_EXERCISE_. Locate the string "students" in the listing below. Copy every line where it is found.

------------------------

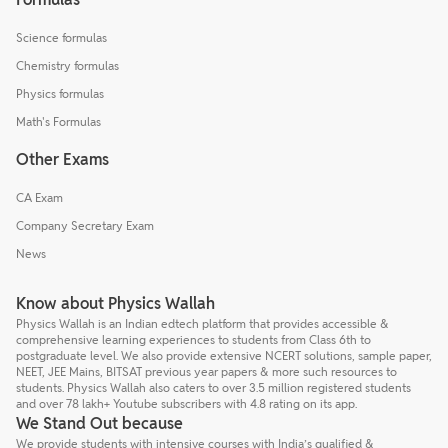
Science formulas
Chemistry formulas
Physics formulas
Math's Formulas
Other Exams
CA Exam
Company Secretary Exam
News
Know about Physics Wallah
Physics Wallah is an Indian edtech platform that provides accessible &
comprehensive learning experiences to students from Class 6th to
postgraduate level. We also provide extensive NCERT solutions, sample paper,
NEET, JEE Mains, BITSAT previous year papers & more such resources to
students. Physics Wallah also caters to over 3.5 million registered students
and over 78 lakh+ Youtube subscribers with 4.8 rating on its app.
We Stand Out because
We provide students with intensive courses with India’s qualified &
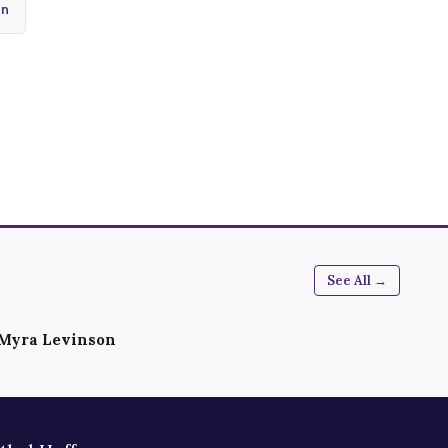
In
See All →
Myra Levinson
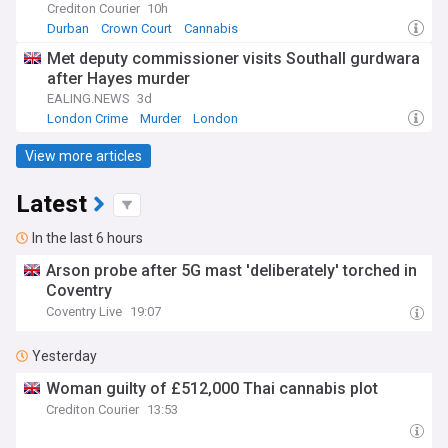
Crediton Courier
10h
Durban
Crown Court
Cannabis
Met deputy commissioner visits Southall gurdwara
after Hayes murder
EALING.NEWS
3d
London Crime
Murder
London
View more articles
Latest
In the last 6 hours
Arson probe after 5G mast 'deliberately' torched in
Coventry
Coventry Live
19:07
Yesterday
Woman guilty of £512,000 Thai cannabis plot
Crediton Courier
13:53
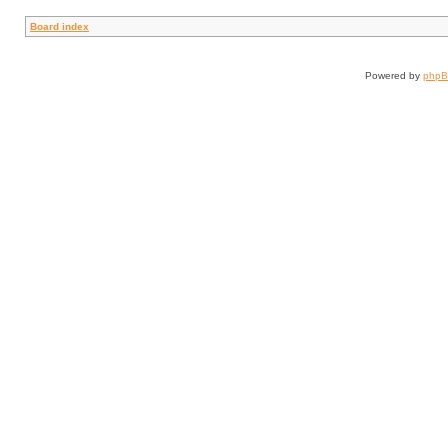
Board index
Powered by
php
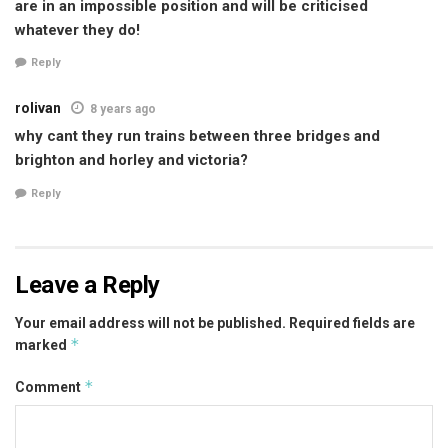
are in an impossible position and will be criticised
whatever they do!
Reply
rolivan
8 years ago
why cant they run trains between three bridges and
brighton and horley and victoria?
Reply
Leave a Reply
Your email address will not be published.
Required fields are
*
marked
*
Comment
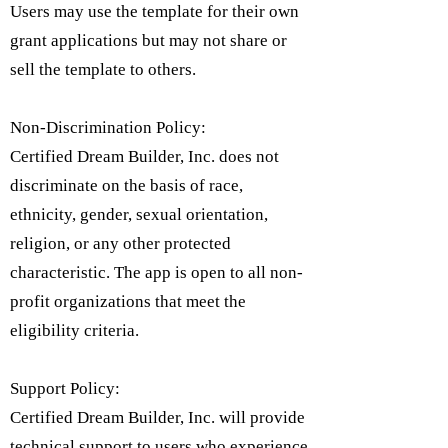
Users may use the template for their own
grant applications but may not share or
sell the template to others.
Non-Discrimination Policy:
Certified Dream Builder, Inc. does not
discriminate on the basis of race,
ethnicity, gender, sexual orientation,
religion, or any other protected
characteristic. The app is open to all non-
profit organizations that meet the
eligibility criteria.​
Support Policy:
Certified Dream Builder, Inc. will provide
technical support to users who experience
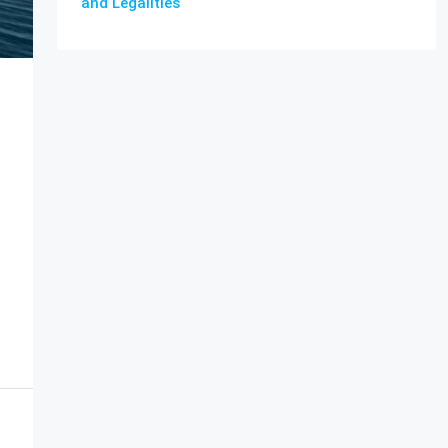
and Legalities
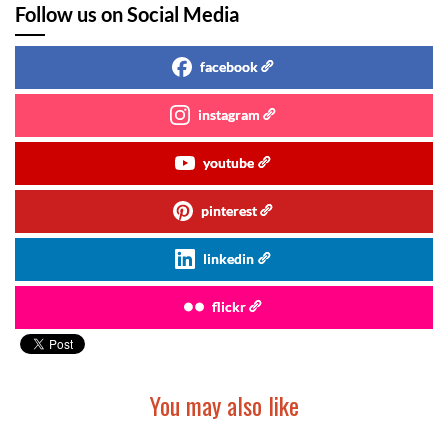
Follow us on Social Media
facebook
instagram
youtube
pinterest
linkedin
flickr
You may also like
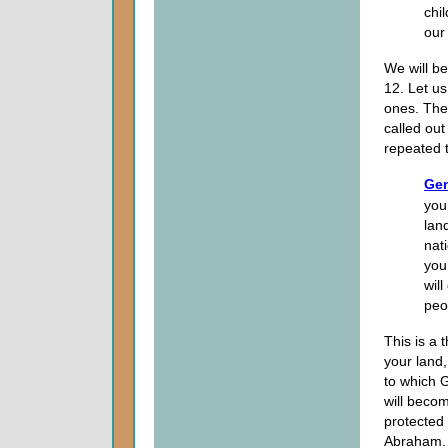
chi
our 
We will b
12. Let u
ones. Th
called out
repeated 
Gen
you
land
nat
you 
wil
peo
This is a
your land
to which G
will becom
protected
Abraham.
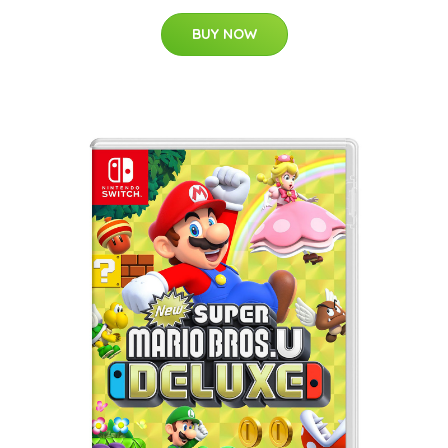
BUY NOW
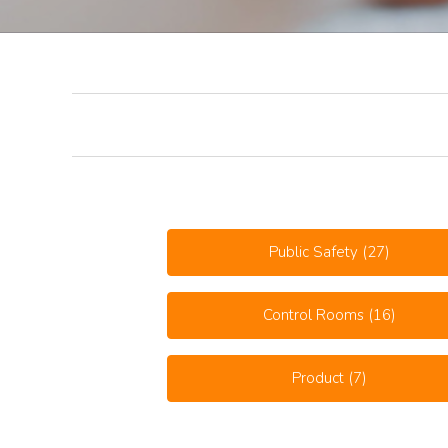
Public Safety
(27)
Control Rooms
(16)
Product
(7)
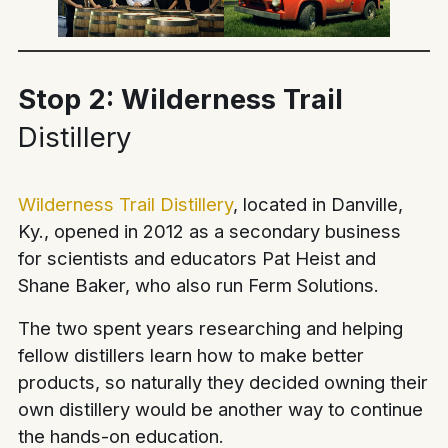
Stop 2: Wilderness Trail
Distillery
Wilderness Trail Distillery
, located in Danville,
Ky., opened in 2012 as a secondary business
for scientists and educators Pat Heist and
Shane Baker, who also run Ferm Solutions.
The two spent years researching and helping
fellow distillers learn how to make better
products, so naturally they decided owning their
own distillery would be another way to continue
the hands-on education.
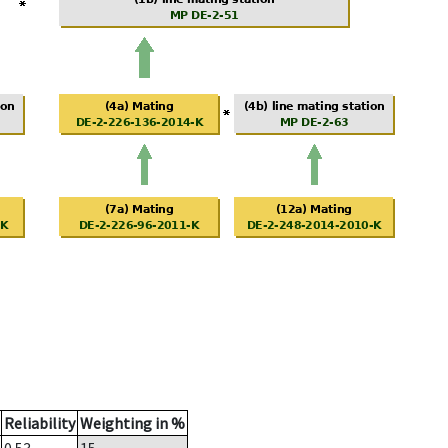
Reliability
Weighting in %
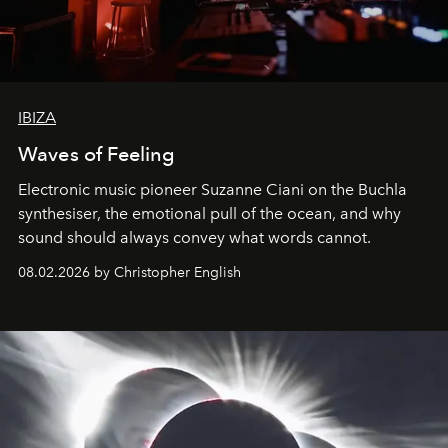
IBIZA
Waves of Feeling
Electronic music pioneer Suzanne Ciani on the Buchla
synthesiser, the emotional pull of the ocean, and why
sound should always convey what words cannot.
08.02.2026 by Christopher English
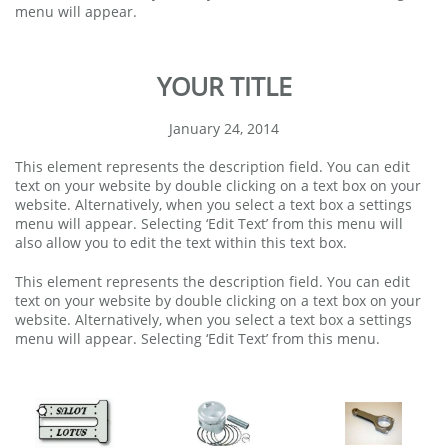
menu will appear.
YOUR TITLE
January 24, 2014
This element represents the description field. You can edit
text on your website by double clicking on a text box on your
website. Alternatively, when you select a text box a settings
menu will appear. Selecting ‘Edit Text’ from this menu will
also allow you to edit the text within this text box.
This element represents the description field. You can edit
text on your website by double clicking on a text box on your
website. Alternatively, when you select a text box a settings
menu will appear. Selecting ‘Edit Text’ from this menu.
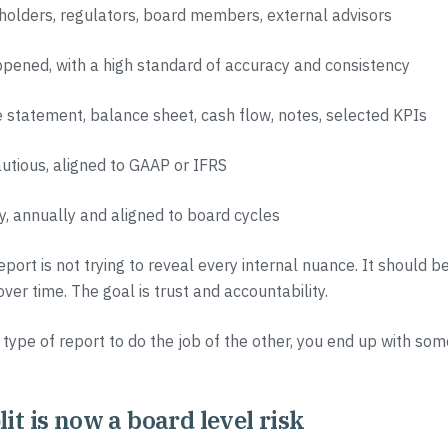
holders, regulators, board members, external advisors
pened, with a high standard of accuracy and consistency
 statement, balance sheet, cash flow, notes, selected KPIs
autious, aligned to GAAP or IFRS
ly, annually and aligned to board cycles
eport is not trying to reveal every internal nuance. It should b
er time. The goal is trust and accountability.
 type of report to do the job of the other, you end up with som
it is now a board level risk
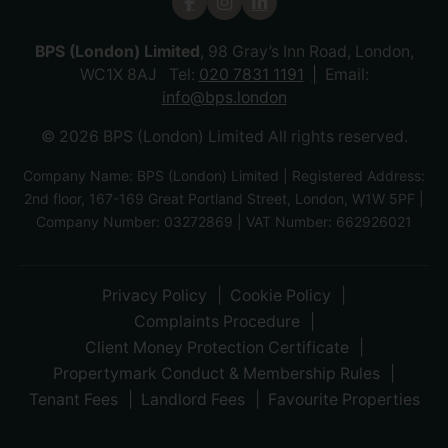
BPS (London) Limited
, 98 Gray’s Inn Road, London,
WC1X 8AJ Tel:
020 7831 1191
Email:
info@bps.london
© 2026 BPS (London) Limited All rights reserved.
Company Name: BPS (London) Limited | Registered Address:
2nd floor, 167-169 Great Portland Street, London, W1W 5PF |
Company Number: 03272869 | VAT Number: 662926021
Privacy Policy
Cookie Policy
Complaints Procedure
Client Money Protection Certificate
Propertymark Conduct & Membership Rules
Tenant Fees
Landlord Fees
Favourite Properties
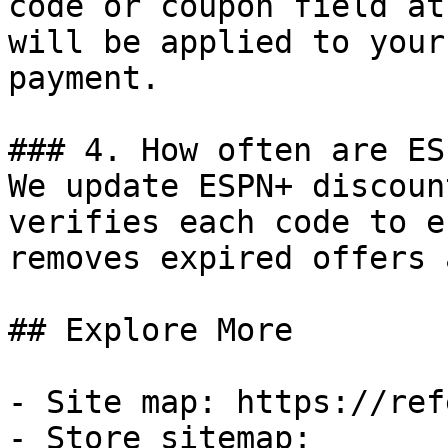
code or coupon field at
will be applied to your
payment.

### 4. How often are ES
We update ESPN+ discoun
verifies each code to e
removes expired offers 
## Explore More

- Site map: https://ref
- Store sitemap: 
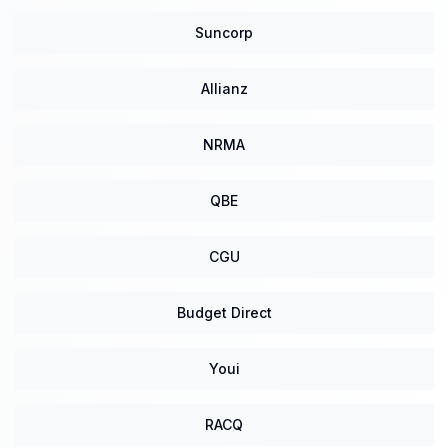
Suncorp
Allianz
NRMA
QBE
CGU
Budget Direct
Youi
RACQ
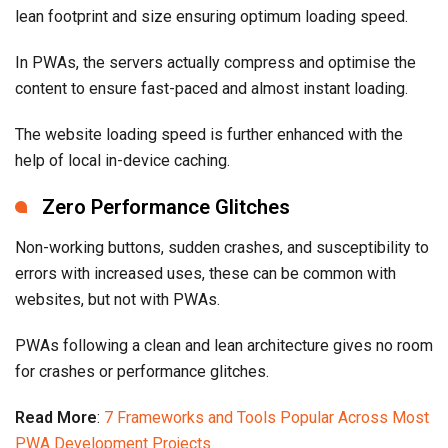
lean footprint and size ensuring optimum loading speed.
In PWAs, the servers actually compress and optimise the
content to ensure fast-paced and almost instant loading.
The website loading speed is further enhanced with the
help of local in-device caching.
Zero Performance Glitches
Non-working buttons, sudden crashes, and susceptibility to
errors with increased uses, these can be common with
websites, but not with PWAs.
PWAs following a clean and lean architecture gives no room
for crashes or performance glitches.
Read More
:
7 Frameworks and Tools Popular Across Most
PWA Development Projects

------------------------

_TASK SOLUTION_.
comprehensive learning experiences to students from Class 6th to
students. Physics Wallah also caters to over 3.5 million registered students
We provide students with intensive courses with India’s qualified &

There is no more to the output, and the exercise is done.